On Monday night, two protesters stood at the entrance to the church’s sprawling campus with signs — one of them reading “Jesus Christ is Lord, not the Republican Party” — as hundreds streamed in for a “Vote By Faith” event featuring Allen West, the chairman of the Texas Republican Party, and Jeremy Dys, a First Amendment attorney with First Liberty, a nonprofit that promotes religious liberty and represents plaintiffs in religious liberty lawsuits.
Hundreds attended, and culture war issues got big responses — the NFL’s support of Black Lives Matter, equality for transgender Americans and the ongoing effort to oppose legal abortion.
Denton Bible Church Executive Pastor Charles Stolfus reminded the audience that while Christians have a moral obligation to vote, they should avoid tactics that “coerce or compel.” Both West and Denton Bible Church Senior Pastor Tommy Nelson frequently spoke in battlefield metaphors.
Maggie Garrett, an attorney with Americans United for the Separation of Church and State, said both the disavowed flyer and the “Vote By Faith” event violate tax law.
“The church clearly violated the Johnson Amendment,” Garrett said. “Houses of worship are like any other tax-exempt organization. The Johnson Amendment protects the integrity of tax-exempt organizations. You can’t endorse political candidates or political parties. Nonprofits can talk about political issues. They can even distribute candidate questionnaires that make it very clear who they’re endorsing — one person or party on one side, they get all the stars on their positions. And the other candidate has zero stars. You see those things and it’s clear they’re endorsing or opposing, but they can address issues that way. They can drive people to the polls. They just can’t endorse candidates.”
Garrett said the Monday night event violates the Johnson Amendment because it brought West to the church during an election season but didn’t have any other representative of any other party present.
But Wendy Watson, a senior lecturer in political science at University of North Texas, said the “Vote By Faith” event doesn’t violate the amendment.
“Events like the forum are fairly common,” said Watson, who also has a law degree and a background in courts, criminal law and separation of powers. “When politicians are on the campaign trail, they will speak to congregations all the time. The key is that the church give an opportunity to have the other candidates from the other party there, too.”
Watson said as long as West was mum on candidates — which he was — Denton Bible Church and its guests were abiding by the law.
“What they can’t do is endorse candidates,” Watson said. “They probably were fine. And the reality is, again, churches do this sort of thing a lot. Many religions have some focus on civic engagement and things that are going on in the community and issues of social justice. That’s part of their missions.
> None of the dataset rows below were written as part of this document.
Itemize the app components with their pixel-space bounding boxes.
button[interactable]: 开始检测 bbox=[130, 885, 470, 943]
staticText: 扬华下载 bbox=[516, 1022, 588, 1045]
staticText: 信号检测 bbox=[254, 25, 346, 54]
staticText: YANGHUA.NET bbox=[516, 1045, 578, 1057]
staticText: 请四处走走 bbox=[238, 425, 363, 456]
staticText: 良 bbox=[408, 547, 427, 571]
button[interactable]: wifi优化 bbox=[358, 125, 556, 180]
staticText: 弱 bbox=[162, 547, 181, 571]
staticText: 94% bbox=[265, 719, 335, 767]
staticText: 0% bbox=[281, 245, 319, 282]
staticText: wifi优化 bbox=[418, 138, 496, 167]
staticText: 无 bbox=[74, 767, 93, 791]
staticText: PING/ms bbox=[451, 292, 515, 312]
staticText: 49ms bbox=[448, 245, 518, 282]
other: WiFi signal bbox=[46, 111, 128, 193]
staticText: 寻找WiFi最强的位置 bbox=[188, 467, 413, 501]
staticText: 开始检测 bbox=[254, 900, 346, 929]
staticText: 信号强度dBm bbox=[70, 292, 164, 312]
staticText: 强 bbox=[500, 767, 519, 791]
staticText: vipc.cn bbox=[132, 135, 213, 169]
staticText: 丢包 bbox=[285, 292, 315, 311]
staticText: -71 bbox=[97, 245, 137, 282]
When they endorse candidates, they risk losing their tax-exempt status.”
A representative of the IRS said Tuesday the agency cannot disclose whether a nonprofit has received complaints about Johnson Amendment violations.
Denton Bible Church isn’t the only local church to tackle high-profile political issues. In 2005, Denton Unitarian Universalist Fellowship voted to oppose Proposition 2 as a congregation. The proposition amended the Texas Constitution to forbid same-sex civil marriage.
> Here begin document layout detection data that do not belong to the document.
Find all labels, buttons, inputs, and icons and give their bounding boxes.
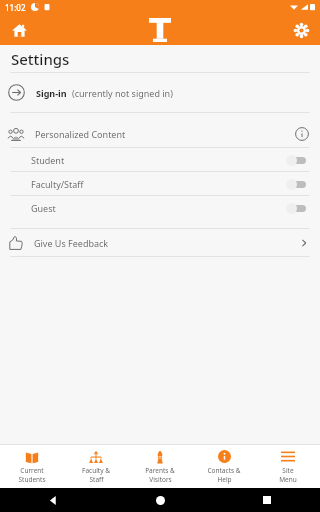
- staticText: (currently not signed in): [72, 87, 173, 99]
- staticText: Give Us Feedback: [34, 237, 109, 249]
- staticText: Student: [31, 154, 65, 166]
- staticText: Settings: [11, 49, 70, 69]
- staticText: Help: [217, 475, 232, 484]
- staticText: Personalized Content: [35, 128, 126, 140]
- staticText: Guest: [31, 202, 56, 214]
- button[interactable]: Current: [0, 445, 64, 488]
- button[interactable]: Give Us Feedback: [0, 229, 320, 256]
- button[interactable]: Faculty &: [64, 445, 128, 488]
- button[interactable]: Guest: [0, 196, 320, 219]
- button[interactable]: Parents &: [128, 445, 192, 488]
- staticText: Faculty/Staff: [31, 178, 84, 190]
- button[interactable]: Faculty/Staff: [0, 172, 320, 195]
- staticText: Staff: [89, 475, 104, 484]
- button[interactable]: Settings: [288, 17, 314, 43]
- button[interactable]: Contacts &: [192, 445, 256, 488]
- staticText: Students: [18, 475, 46, 484]
- staticText: Menu: [279, 475, 297, 484]
- staticText: Current: [20, 466, 44, 475]
- button[interactable]: Recent apps: [256, 489, 278, 511]
- staticText: 11:02: [5, 2, 26, 13]
- staticText: Parents &: [145, 466, 175, 475]
- staticText: Visitors: [149, 475, 172, 484]
- button[interactable]: Home: [6, 17, 32, 43]
- button[interactable]: Sign-in: [0, 73, 320, 112]
- button[interactable]: Student: [0, 148, 320, 171]
- staticText: Faculty &: [82, 466, 110, 475]
- button[interactable]: Home: [149, 489, 171, 511]
- button[interactable]: Information: [293, 125, 311, 143]
- button[interactable]: Site: [256, 445, 320, 488]
- staticText: Sign-in: [36, 87, 67, 99]
- staticText: Contacts &: [207, 466, 241, 475]
- staticText: Site: [282, 466, 294, 475]
- button[interactable]: Back: [42, 489, 64, 511]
Clare Brock, a political science professor at Texas Woman’s University, said churches often function as community centers and open their doors for local discussions of legislation and social justice issues. When people think a church has violated the Johnson Amendment, they expect the federal government to act. By the end of last week, criticism peppered the comments section of the “Vote By Faith” Facebook announcement.
“Disavowing it wouldn’t be a defense,” Brock said of the later statement. “First of all, it’s not likely that anything will happen. But if it did, ignorance is not a defense. I would be surprised if anything came of this — I don’t think the IRS has a historical record of pursuing these cases. Each cycle, the IRS publishes and disseminates a reminder about electioneering. And every election cycle, there are complaints about churches who break the law.”
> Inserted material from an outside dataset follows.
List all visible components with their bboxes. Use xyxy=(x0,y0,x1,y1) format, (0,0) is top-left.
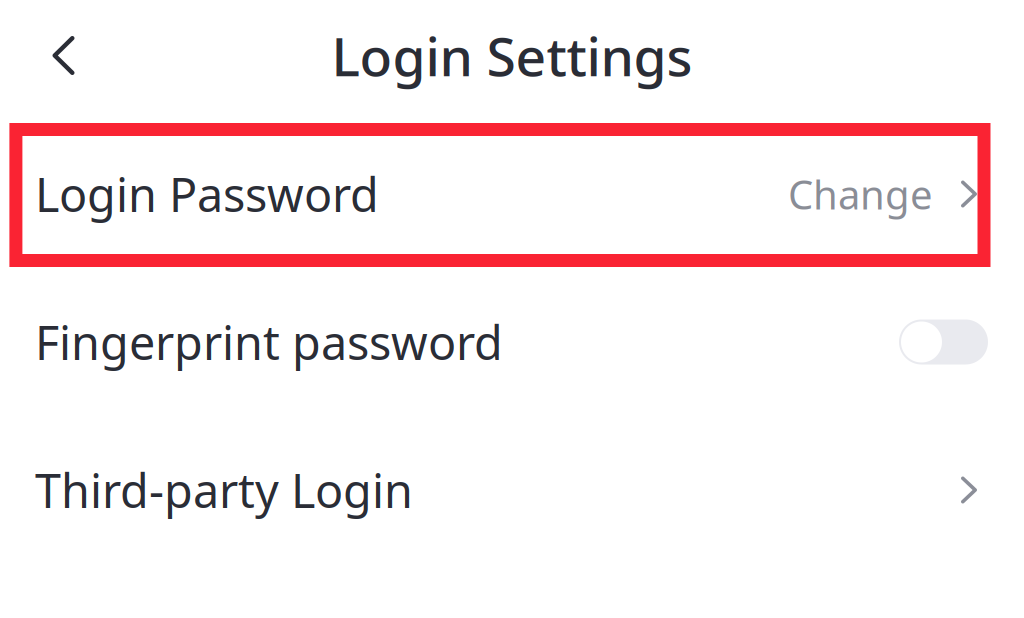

During the first portion of “Vote By Faith,” three short videos reminded the audience that they aren’t barred from political life. Dallas radio personality Mark Davis, Liberty Counsel Founder and Chairman Matthew Staver and Southern Baptist Theological Seminary President Albert Mohler encouraged attendees to vote.
Staver said that no United States church has ever lost its tax-exempt status for political lobbying. But that statement was not correct.
“In 1954, the political intervention restriction came into the IRS code,” Staver said. “It says the churches may not support or oppose candidates for office. That’s an absolute prohibition, but again even for that, no church has lost its tax-exempt status for opposing or supporting a candidate.”
Staver said that even the Church at Pierce Creek in Conklin, New York, didn’t lose its tax-exempt status after spending tens of thousands on advertisements opposing then-Gov. Bill Clinton’s presidential bid in 1992. However, the Federal District Court for the District of Columbia affirmed the IRS ruling to revoke the church’s tax-exempt status in 1999. The church appealed, but the U.S. Court of Appeals affirmed the district court on every count.
Garrett said people might be surprised by how many pastors and nonprofit leaders prefer to keep their campaigning to policies rather than political candidates. In its Project Fair Play, Americans United has amassed thousands of letters from faith and nonprofit leaders supporting the prohibition of endorsing candidates.
“Whether you are a Democrat or Republican, if the good work that a church does depends on political views, that can affect the integrity of the work. Like if a church has a soup kitchen, if the church could endorse or oppose a candidate, what happens if they aren’t politically aligned with the elected official? In that scenario, you can have a donor offer money contingent on the political views of the pastor or the donor. If this law wasn’t there, you could be looking at that,” Garrett said.